My early years as a teacher made me obsessed with how I was helping my students to develop employability skills. My questions led me to look at entrepreneurs and their use of technologies to develop the modern theatre industry. In the purposeful convoluted ways of doctoral research, my obsession led me to examine the setting up of the Australian theatre industry between 1879 to 1914 through the powerful trends of local pantomime producers.
In turn, this led me to examine the workings of the ‘gig economy’ and a host of other issues in the cross-over between aesthetics and economics. What was the role of gender? How was Australian racism enabled and counter-argued through popular pantomime productions? Why did so few original pantomime writers come to see Australian culture as governed by ‘the Spirit of Mirth’, mocking the vainglorious practices of so-called European Old World?
In the six years I lived in London between 2009 and 2014, I researched in areas of English pantomime which I was not able to access during the time of writing my thesis between 1991- 1996. I combed the British Library, the Victoria & Albert Museum Archive and many other smaller archives to learn the English end of the productions I had traced in Australia, produced by J. C Williamson, Alfred Dampier, William Anderson and other antipodean theatre entrepreneurs.

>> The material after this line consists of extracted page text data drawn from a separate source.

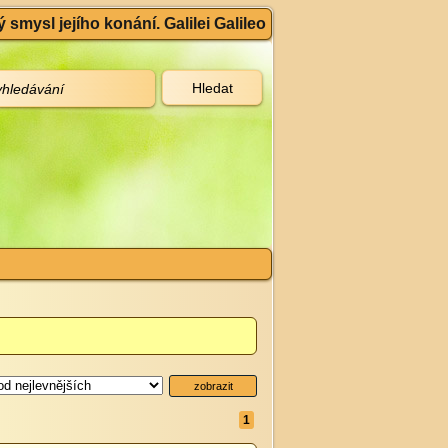
 smysl jejího konání. Galilei Galileo
1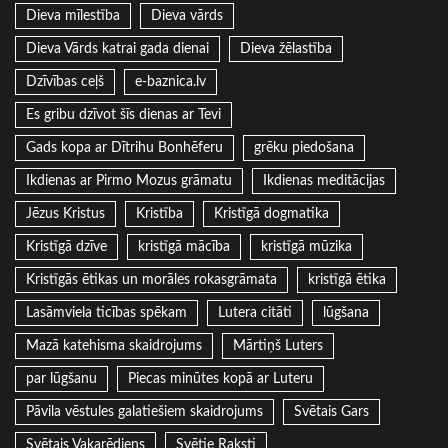
Dieva mīlestība
Dieva vārds
Dieva Vārds katrai gada dienai
Dieva žēlastība
Dzīvības ceļš
e-baznica.lv
Es gribu dzīvot šīs dienas ar Tevi
Gads kopa ar Dītrihu Bonhēferu
grēku piedošana
Ikdienas ar Pirmo Mozus grāmatu
Ikdienas meditācijas
Jēzus Kristus
Kristība
Kristīgā dogmatika
Kristīgā dzīve
kristīgā mācība
kristīgā mūzika
Kristīgās ētikas un morāles rokasgrāmata
kristīgā ētika
Lasāmviela ticības spēkam
Lutera citāti
lūgšana
Mazā katehisma skaidrojums
Mārtiņš Luters
par lūgšanu
Piecas minūtes kopā ar Luteru
Pāvila vēstules galatiešiem skaidrojums
Svētais Gars
Svētais Vakarēdiens
Svētie Raksti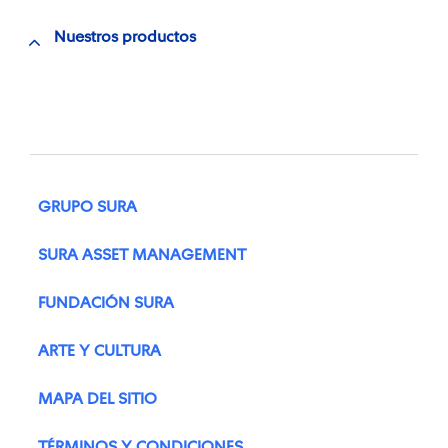
Nuestros productos
GRUPO SURA
SURA ASSET MANAGEMENT
FUNDACIÓN SURA
ARTE Y CULTURA
MAPA DEL SITIO
TÉRMINOS Y CONDICIONES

In the last five years, I have been re-writing my initial findings to establish ways the pantomime context can be used to teach employability and entrepreneurial skills to K-10 students. As a direct contradiction to the adage we learn nothing from history, I have created a series of scenarios around the most radical, egalitarian original pantomimes in which past workers in the theatre industry provide interesting exemplars for ‘selling’ audiences laughter.